(Dataset entries)
┌──

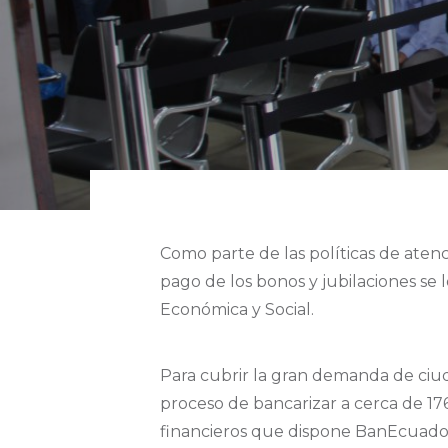
Como parte de las políticas de aten
pago de los bonos y jubilaciones se l
Económica y Social.
Para cubrir la gran demanda de ciuda
proceso de bancarizar a cerca de 176
financieros que dispone BanEcuador,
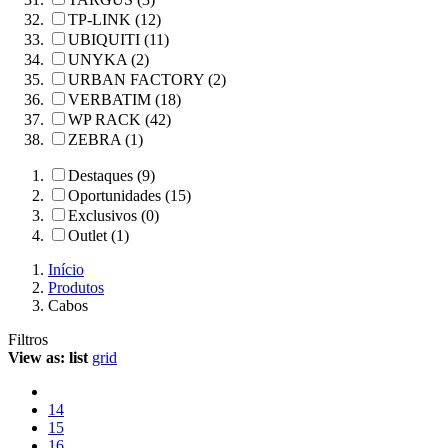
TP-LINK (12)
UBIQUITI (11)
UNYKA (2)
URBAN FACTORY (2)
VERBATIM (18)
WP RACK (42)
ZEBRA (1)
Destaques (9)
Oportunidades (15)
Exclusivos (0)
Outlet (1)
Início
Produtos
Cabos
Filtros
View as:
list
grid
14
15
16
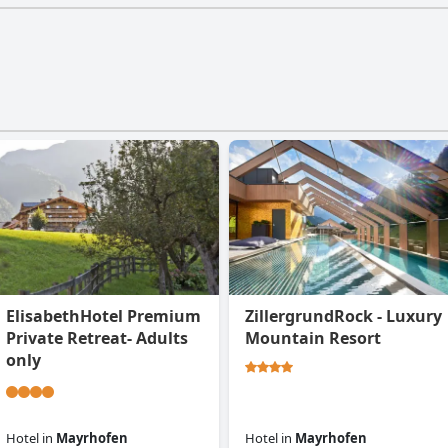
ElisabethHotel Premium
ZillergrundRock - Luxury
Private Retreat- Adults
Mountain Resort
only
Hotel
in
Mayrhofen
Hotel
in
Mayrhofen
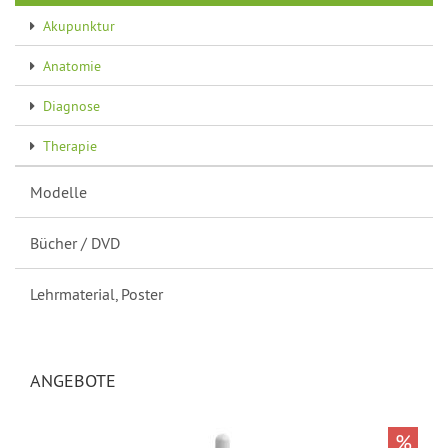
Akupunktur
Anatomie
Diagnose
Therapie
Modelle
Bücher / DVD
Lehrmaterial, Poster
ANGEBOTE
%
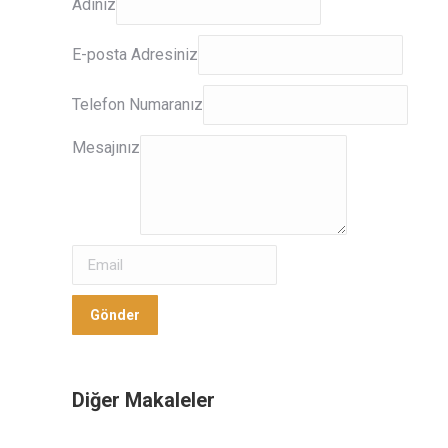
Adınız
E-
E-posta Adresiniz
posta
Adresiniz
Telefon Numaranız
Mesajınız
Mesajınız
Gönder
Gönder
Diğer Makaleler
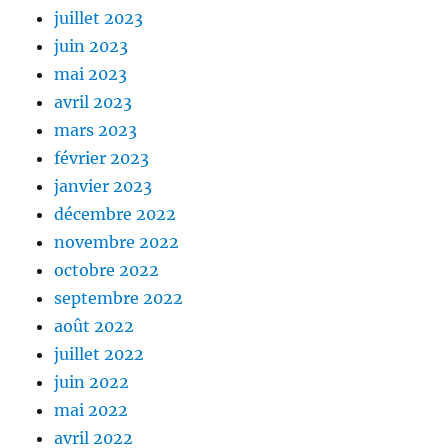
juillet 2023
juin 2023
mai 2023
avril 2023
mars 2023
février 2023
janvier 2023
décembre 2022
novembre 2022
octobre 2022
septembre 2022
août 2022
juillet 2022
juin 2022
mai 2022
avril 2022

└──

Quote the records in their entirety, keeping the wording exact and excluding pictures.

- _RESULT OF THIS TASK_:
Como parte de las políticas de aten
pago de los bonos y jubilaciones se l
Económica y Social.
Para cubrir la gran demanda de ciuda
proceso de bancarizar a cerca de 176
financieros que dispone BanEcuador,
TP-LINK (12)
UBIQUITI (11)
UNYKA (2)
URBAN FACTORY (2)
VERBATIM (18)
WP RACK (42)
ZEBRA (1)
Destaques (9)
Oportunidades (15)
Exclusivos (0)
Outlet (1)
Início
Produtos
Cabos
Filtros
View as:
list
grid
14
15
16
ElisabethHotel Premium
ZillergrundRock - Luxury
Private Retreat- Adults
Mountain Resort
only
Hotel
in
Mayrhofen
Hotel
in
Mayrhofen
Akupunktur
Anatomie
Diagnose
Therapie
Modelle
Bücher / DVD
Lehrmaterial, Poster
ANGEBOTE
%
Adınız
E-
E-posta Adresiniz
posta
Adresiniz
Telefon Numaranız
Mesajınız
Mesajınız
Gönder
Gönder
Diğer Makaleler
juillet 2023
juin 2023
mai 2023
avril 2023
mars 2023
février 2023
janvier 2023
décembre 2022
novembre 2022
octobre 2022
septembre 2022
août 2022
juillet 2022
juin 2022
mai 2022
avril 2022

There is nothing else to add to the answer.